Być może nie każdy wie, że Netflix początkowo był firmą, która wypożyczała płyty DVD za pośrednictwem poczty. W ten sposób firma działała od 1998 roku, aż do czasu gdy w 2007 rozpoczęła pracę nad serwisem streamingowym, który znamy dzisiaj. Pod koniec roku firma poinformowała, że ma już 167 mln subskrybentów w ponad 190 krajach.
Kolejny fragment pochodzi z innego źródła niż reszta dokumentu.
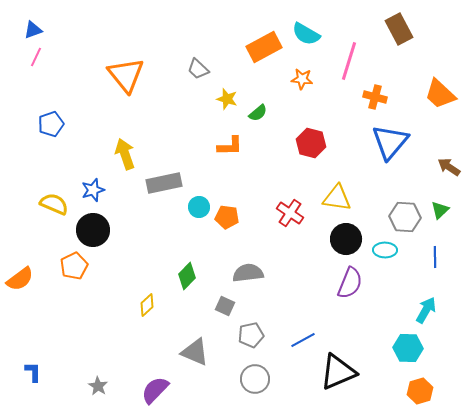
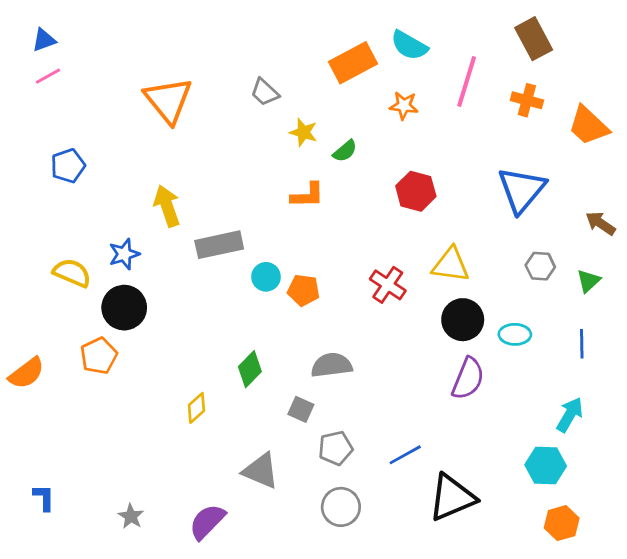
pink line: (36, 57) -> (48, 76), turned 36
orange cross: (375, 97) -> (527, 100), moved
gray hexagon: (405, 217) -> (540, 266), moved, size x0.7

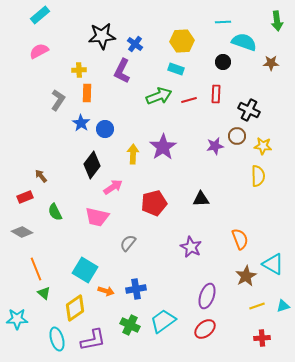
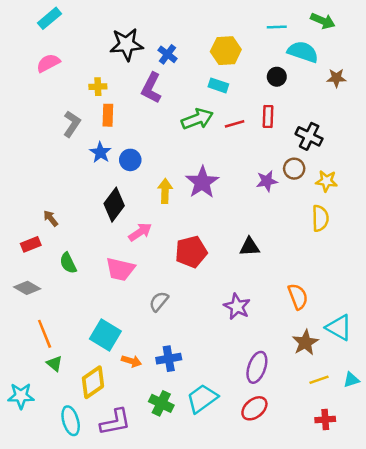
green arrow: (277, 21) -> (323, 21), moved, turned -60

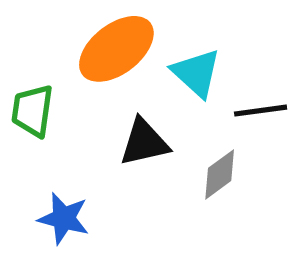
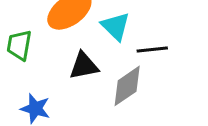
gray diamond: (220, 174) -> (127, 86), size x1.4

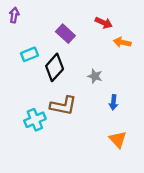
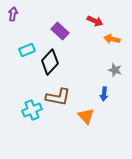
gray star: (95, 76) -> (115, 70), moved
orange triangle: (118, 139) -> (86, 116), moved

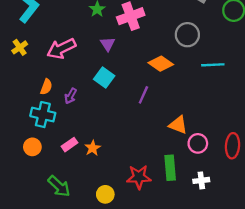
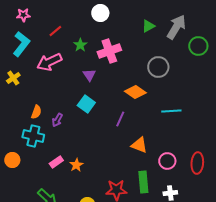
pink arrow: (61, 49) -> (49, 62), moved
cyan line: (213, 65) -> (171, 111), moved
orange triangle: (178, 125) -> (139, 145), moved
orange circle: (32, 147) -> (12, 160), moved

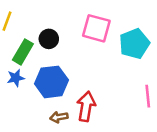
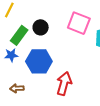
brown arrow: (59, 117) -> (17, 88), moved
Te liczby robią wrażenie, ale z drugiej strony mogą być przyczyną problemów. Działalność na tak wielu rynkach, wiąże się z tym, że trzeba brać pod uwagę interesy różnych państw. W wyniku tego firma przyznała, że dziewięć razy musiała usunąć treści na pisemny wniosek rządu, a poszczególne sytuacje miały miejsce w różnych krajach. Poniżej pełna lista treści, które zostały usunięte na wniosek rządów:
- w 20015 rok usunięto "Most nad Sundem (The Bridge)" z Nowej Zelandii, ponieważ "budził zastrzeżenia";
- w 2017 roku w Wietnamie usunięto "Pełny magazynek (Full Metal Jacket)";
- w 20017 roku w Niemczech usunięto "Noc żywych trupów (Night of the Living Dead)", ponieważ wersja na Netfliksie była zabroniona w tym kraju;
- w 2018 roku usunięto "Cooking on High", "The Legend of 420" i "Rodzina w oparach (Disjointed)" na zlecenie Singapurskiego Urzędu ds. Rozwoju Mediów (IMDA);
- w 2019 roku na żądanie Saudyjskiej Komisji Komunikacji i Technologii Informacyjnych i usunięto jeden odcinek "Arabia Saudyjska (Saudi Arabia)" z komediowego talk-show "Patriot Act", który wciąż można jednak zobaczyć na YouTubie;
- w 2019 roku IMDA zażądało usunięcia "Ostatnie kuszenie Chrystusa (The Last Temptation of Christ)", ponieważ film jest zabroniony w Singapurze;
- w 2020 roku również na zlecenie IMDA usunięto "The Last Hangover"
Zobacz też: Byliśmy na polskiej premierze Wiedźmina. "Święto ważniejsze niż gwiazdka"
Cenzura Netfliksa
Netflix przyznaje, że usuwanie treści następuje jedynie na pisemny wniosek od rządu ubiegającego się o cenzurę. Stara się jednocześnie dołożyć wszelkich starań, by usuwanych produkcji było jak najmniej.
Netfix przypomina, że dąży do tego, by ich działalność była całkowicie zgodna z prawem danego kraju, dlatego nie może pozwolić sobie na całkowite ominięcie cenzury. Jednocześnie podkreśla, że przepisy w poszczególnych krajach są tak różne, że firma czasem jest zmuszana do usunięcia całej produkcji lub tylko poszczególnych odcinków w danym kraju.
Netfliksowi zależy zarówno na tym, by umożliwić twórcom dotarcie do jak najszerszej liczny odbiorców, ale jednocześnie wszystko musi odbywać się zgodnie z prawem. Firma zapewnia również, że opublikowany raport będzie dopiero pierwszym i w kolejnych latach będzie on aktualizowany, jeśli jakieś treści zostaną ocenzurowane przez rządy.